**Work instruction**
Nothing should appear in the answer except the line containing "seringkali dilengkapi dengan" and the lines following it through the end of the listing, each given exactly.

**Material for this task**
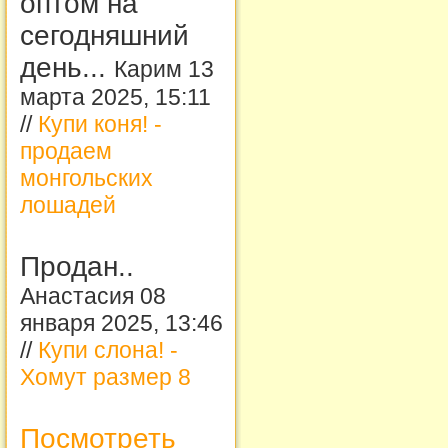
оптом на
сегодняшний
день...
Карим 13
марта 2025, 15:11
//
Купи коня! -
продаем
монгольских
лошадей
Продан..
Анастасия 08
января 2025, 13:46
//
Купи слона! -
Хомут размер 8
Посмотреть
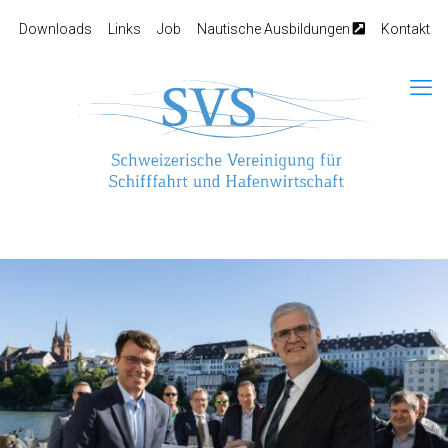
Downloads
Links
Job
Nautische Ausbildungen
Kontakt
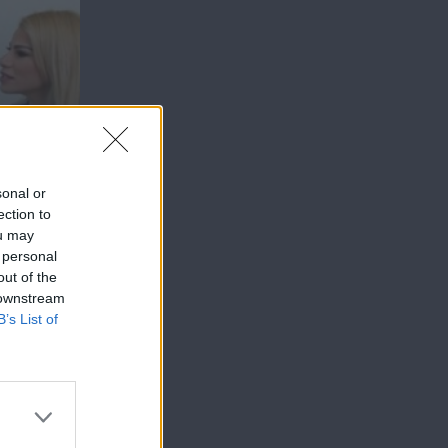
sonal or
ection to
ou may
 personal
out of the
 downstream
B’s List of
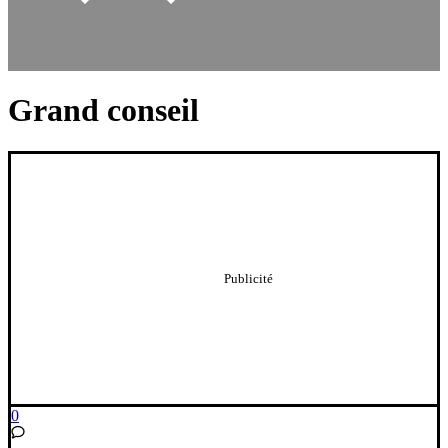
Grand conseil
0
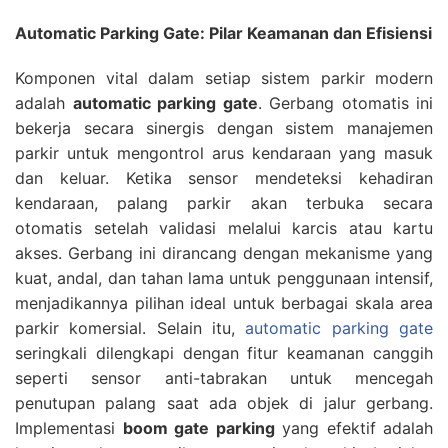
Automatic Parking Gate: Pilar Keamanan dan Efisiensi
Komponen vital dalam setiap sistem parkir modern
adalah
automatic parking gate
. Gerbang otomatis ini
bekerja secara sinergis dengan sistem manajemen
parkir untuk mengontrol arus kendaraan yang masuk
dan keluar. Ketika sensor mendeteksi kehadiran
kendaraan, palang parkir akan terbuka secara
otomatis setelah validasi melalui karcis atau kartu
akses. Gerbang ini dirancang dengan mekanisme yang
kuat, andal, dan tahan lama untuk penggunaan intensif,
menjadikannya pilihan ideal untuk berbagai skala area
parkir komersial. Selain itu,
automatic parking gate
seringkali dilengkapi dengan fitur keamanan canggih
seperti sensor anti-tabrakan untuk mencegah
penutupan palang saat ada objek di jalur gerbang.
Implementasi
boom gate parking
yang efektif adalah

**Exercise solution**
seringkali dilengkapi dengan fitur keamanan canggih
seperti sensor anti-tabrakan untuk mencegah
penutupan palang saat ada objek di jalur gerbang.
Implementasi
boom gate parking
yang efektif adalah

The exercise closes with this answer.